Mistakes are tough for us to take. We view them as a sign of failure. But the reality is that we rarely get things right the first time and that it is only by acknowledging and learning from our mistakes that we improve our performance and success. I recently got a phone call from a client who seemed frantic on the phone. He told me that he had made a major screwup by not “appropriately responding to a call from his company’s regional president”. The day the call came in, he told me, he was working on a proposal that he had recently received and that had to be out later that week. When his regional president asked him to prepare some documents for his review, he explained to him that he was working on this proposal and asked if he could get to it later in the week.
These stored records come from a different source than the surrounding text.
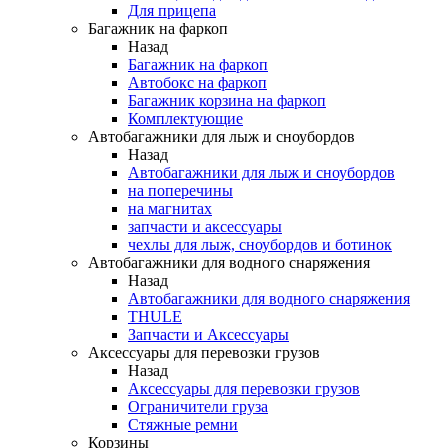
Для прицепа
Багажник на фаркоп
Назад
Багажник на фаркоп
Автобокс на фаркоп
Багажник корзина на фаркоп
Комплектующие
Автобагажники для лыж и сноубордов
Назад
Автобагажники для лыж и сноубордов
на поперечины
на магнитах
запчасти и аксессуары
чехлы для лыж, сноубордов и ботинок
Автобагажники для водного снаряжения
Назад
Автобагажники для водного снаряжения
THULE
Запчасти и Аксессуары
Аксессуары для перевозки грузов
Назад
Аксессуары для перевозки грузов
Ограничители груза
Стяжные ремни
Корзины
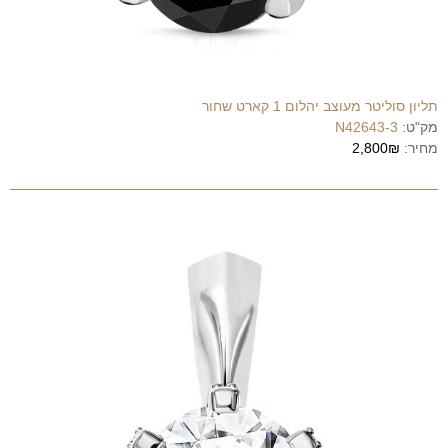
תליון סוליטר מעוצב יהלום 1 קארט שחור
מק"ט:
N42643-3
מחיר:
2,800₪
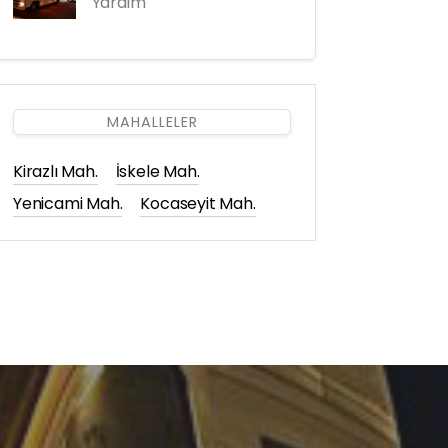
Yardım
MAHALLELER
Kirazlı Mah.
İskele Mah.
Yenicami Mah.
Kocaseyit Mah.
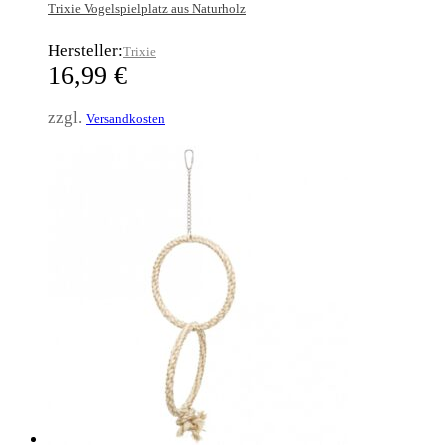
Trixie Vogelspielplatz aus Naturholz
Hersteller:
Trixie
16,99
€
zzgl.
Versandkosten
The RP told him okay but a few minutes later his boss came in chastising him about putting the RP’s work on the back burner. We talked about what he could do to manage the situation while acknowledging that while he was on target in terms of what needed to get done, he probably did not handle it in the best way possible. In about 5 minutes we came up with a quick solution:
- He tagged another member of his team to begin working on the Regional President’s request. He knew that she would not have all the relevant information but could begin the research and that he would be able to backfill her with information that would allow her to get at least 75% of the report completed. He could finish up from there.
- He would send off an email to the RP immediately letting him know that he had put a plan in place and would provide him with a time frame for completion that would fit his requirement. He would also cc his boss to let him know what he had done.
- He would follow-up with the RP a day or two after the report was completed and sent off and would (depending on how the call went) apologize for the screw-up explaining that he was really focused on the proposal and he let that work get the better of him.
- Embrace your mistake and don’t run away from it. Don’t become defensive but instead recognize that it happens to all of us all the time.
- Acknowledge it to someone who can either help you think it through or even to the person you’ve offended. We live in a very forgiving culture and for the most part, people will see your truthfulness as a sign of strength
- Rely on your support network to help you get the issue resolved. That may be your boss, team members or a friend. Others can bring a new perspective to the table.
- Change how you are doing things. If you see a pattern where you are making a similar mistake whether its with a colleague or your kids, see what you need to do to make it better
- Get back out there. Making a mistake can make you a bit gun-shy. Your risk level, idea sharing and courage may suffer a bit since you want, above all, not to screw up again. The only way you’ll find out is to get back on the horse and try again.